Archbishop Timothy Dolan will get a promotion in a few weeks when he travels to the Vatican to receive a red hat symbolizing his elevation to cardinal in the Roman Catholic Church. The honor means a lot to the two million Catholics in Manhattan, the Bronx, Staten Island, Brooklyn and Queens and the nearby northern suburbs. But it should mean a lot to non-Catholic New Yorkers, too. If he is blessed with good health, the 61-year-old archbishop very likely will be a fixture in St. Patrick’s Cathedral and in the city’s larger civic community until around 2025. Get used to him.
Archbishop Dolan, of course, has been on the job for nearly three years already, so it’s not as though he needs an introduction.

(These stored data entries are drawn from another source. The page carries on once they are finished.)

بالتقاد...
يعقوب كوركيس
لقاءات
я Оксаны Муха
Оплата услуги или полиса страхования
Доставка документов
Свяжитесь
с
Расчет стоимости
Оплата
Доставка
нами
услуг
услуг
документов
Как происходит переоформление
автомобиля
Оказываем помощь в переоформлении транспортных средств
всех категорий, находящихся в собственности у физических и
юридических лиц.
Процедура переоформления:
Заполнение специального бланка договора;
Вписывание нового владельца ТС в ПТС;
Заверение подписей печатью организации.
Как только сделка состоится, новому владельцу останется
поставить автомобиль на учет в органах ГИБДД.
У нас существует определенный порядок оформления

But his new title will give him more prominence and influence—not to mention new head gear.
By all indications, the future cardinal wishes to follow in the large footsteps of his predecessor once removed, the late John Cardinal O’Connor, who cast a long shadow over New York’s civic, cultural and spiritual life before his death in 2000. Unlike Cardinal O’Connor’s successor, the reserved Edward Cardinal Egan, who retired in 2009, Archbishop Dolan is ebullient, outgoing and, it seems, eager to make friends in his new hometown.

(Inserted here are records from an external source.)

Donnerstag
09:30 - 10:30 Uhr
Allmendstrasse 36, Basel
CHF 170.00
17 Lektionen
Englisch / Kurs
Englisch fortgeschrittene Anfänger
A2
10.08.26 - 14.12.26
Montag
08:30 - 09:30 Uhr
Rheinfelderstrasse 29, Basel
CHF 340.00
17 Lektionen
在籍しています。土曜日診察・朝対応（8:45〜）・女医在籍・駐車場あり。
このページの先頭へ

He is steadfast in defense of Catholic teaching on abortion and gay rights, positions with which this page—and no small number of Catholics, including the state’s leading Catholic politicians—disagree. Still, like Cardinal O’Connor, Archbishop Dolan seems capable of staking out his positions without creating enemies. Cardinal O’Connor famously cultivated a warm friendship with then-Mayor Ed Koch in the 1980s, even though they disagreed profoundly on many political issues.
If Archbishop Dolan chooses to build on Cardinal O’Connor’s legacy, he surely will want to continue the latter’s commitment to Jewish-Catholic dialogue and cooperation. No Catholic prelate in New York history—perhaps even in American history—was more sympathetic to Judaism than Cardinal O’Connor. His empathy for Jews around the world and his understanding of the sin of anti-Semitism and the abomination of the Holocaust led him to be a dependable and strong friend of Israel. Jewish New Yorkers surely disagreed with Cardinal O’Connor’s social views, but many have never forgotten him.
The new cardinal has a chance to continue Cardinal O’Connor’s good works. But he also faces difficult decisions in his own community. During his tenure, Catholic schools very likely will continue to close or consolidate. New Yorkers have a stake in how that process is managed—Catholic schools have been a beacon of hope in many minority neighborhoods, but that beacon is growing dim, indeed. New York’s education officials have to imagine life with fewer, and perhaps hardly any, Catholic schools. That means thousands more students in the public schools, with correspondingly increased costs.
But that is for the future. For now, it is enough to wish the new cardinal well, knowing that he will be with us for a good long time.